By 12th December 2023, war risk insurance premiums for a seven-day transit of the Red Sea tripled from 0.07% to 0.2% the value of the cargo, adding tens of thousands of pounds to each transit. The repeated attacks on civilian and military vessels in the Red Sea and the Gulf of Aden, linked to the Houthi rebels’ support for the Palestinian cause, have not only military but also legal and geoeconomic consequences that may be long lasting.
The disproportionate financial effect when the American destroyer USS Mason, or the French frigate FS Languedoc, engage drones worth at most a few tens of thousands of pounds with supersonic missiles costing millions is both unsustainable in the long-term and impeding for the respective militaries in the short-term. In fact, these missiles, designed to deal with highly sophisticated anti-ship missiles, require a geopolitical climate that limits both the frequency they are used (their numbers can be counted in dozens) and the extent to which they need to be reloaded (stocks are docked in a safe port, with reloading requiring complex logistics).
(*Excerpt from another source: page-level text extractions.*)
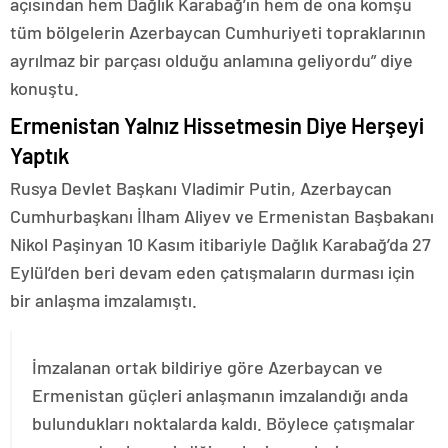
açısından hem Dağlık Karabağ’ın hem de ona komşu
tüm bölgelerin Azerbaycan Cumhuriyeti topraklarının
ayrılmaz bir parçası olduğu anlamına geliyordu” diye
konuştu.
Ermenistan Yalnız Hissetmesin Diye Herşeyi
Yaptık
Rusya Devlet Başkanı Vladimir Putin, Azerbaycan
Cumhurbaşkanı İlham Aliyev ve Ermenistan Başbakanı
Nikol Paşinyan 10 Kasım itibariyle Dağlık Karabağ’da 27
Eylül’den beri devam eden çatışmaların durması için
bir anlaşma imzalamıştı.
İmzalanan ortak bildiriye göre Azerbaycan ve
Ermenistan güçleri anlaşmanın imzalandığı anda
bulundukları noktalarda kaldı. Böylece çatışmalar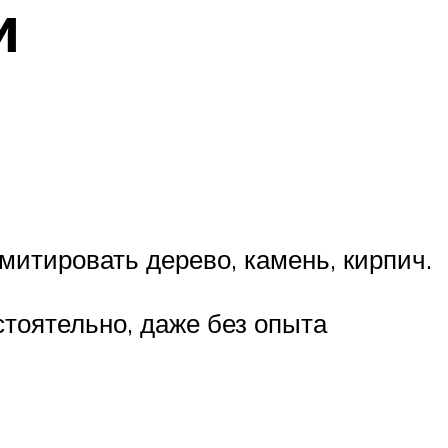
и
итировать дерево, камень, кирпич.
тоятельно, даже без опыта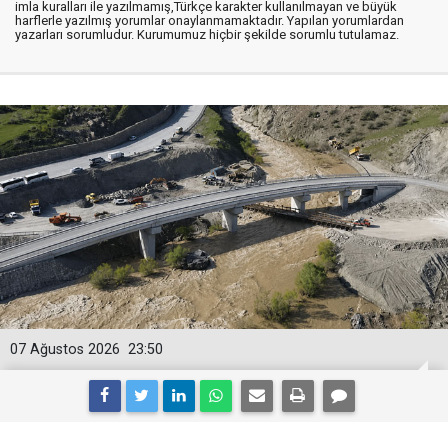
imla kuralları ile yazılmamış,Türkçe karakter kullanılmayan ve büyük
harflerle yazılmış yorumlar onaylanmamaktadır. Yapılan yorumlardan
yazarları sorumludur. Kurumumuz hiçbir şekilde sorumlu tutulamaz.
07 Ağustos 2026
23:50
But that is not all. The access of non-state actors to off-the-shelf precision weapons undermines the doctrine of the ‘substantial link’ with a state, the fundamental basis of the security architecture created in 1945 by the United Nations Charter. It is worth recalling that in October 2001, after the attacks on the Twin Towers, this concept was the basis of Resolution 1333 (2000), establishing the ‘substantial link’ between the Taliban regime in Afghanistan and Al-Qaeda, which enabled the implementation of Resolution 1373, allowing for military action to be taken against the Afghan State as an act of self-defence in response to the attack perpetrated by Al-Qaeda against the United States (US).
Today, the existing legal framework is powerless in qualifying a state’s right to defend itself against attack by a non-state actor whose ‘substantial link’ with a state cannot be demonstrated. There is thus an asymmetry between the military means available to non-state actors and the legal framework for responding to them.
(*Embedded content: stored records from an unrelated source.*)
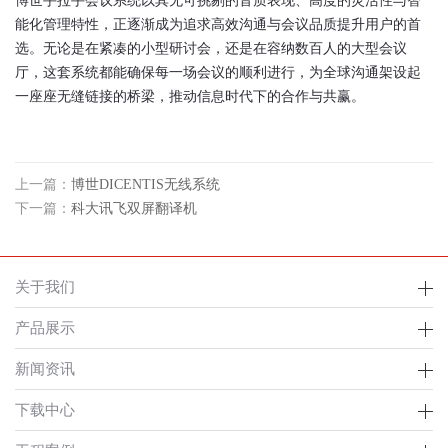
能化管理特性，正逐渐成为追求高效沟通与会议品质提升用户的首
选。无论是在紧凑的小型研讨会，还是在容纳数百人的大型会议
厅，这套系统都能确保每一场会议的顺利进行，为全球沟通架设起
一座座无缝链接的桥梁，推动信息时代下的合作与共赢。
上一篇：
博世DICENTIS无线系统
下一篇：
科大讯飞双屏翻译机
关于我们
产品展示
新闻资讯
下载中心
Finally, and this is perhaps the point with the most significant consequences, these attacks are taking place in one of the busiest but lesser known choke points in the world – the Bab-el-Mandeb, which is less widely known than the Hormuz Strait or Panama Canal. Apart from the tactical opportunity (the Houthi rebels have been engaged in a decade-long bloody guerrilla war supported by Iran), the position of this strait is unique: it allows potential adversaries to selectively threaten maritime traffic to Europe without restricting oil traffic between the Persian Gulf and Asia. The strategic consequences are twofold.
Firstly, Europe could become restricted from engaging and trading with the Indo-Pacific region. After all, only a few European countries have substantial material interests in the region (in particular, Britain, France and Denmark) and a few years ago they had difficulty in getting a pan-European position adopted.
Secondly, there may be a greater challenge to the paradigm whereby importing countries and not exporting countries (particularly the People’s Republic of China (PRC)) are more concerned about the safety of commercial maritime traffic and guaranteeing ‘freedom of navigation’, something which will rapidly become costly in military terms in the face of new threats. The PRC has a major naval establishment at Doraleh, north of Djibouti. Any reinforcement of its naval capabilities in the region could be seen as a signal as to whether or not Beijing will place greater focus on protecting and defending its exports to Europe, or on attempting to re-order the trading arteries of the Indo-Pacific.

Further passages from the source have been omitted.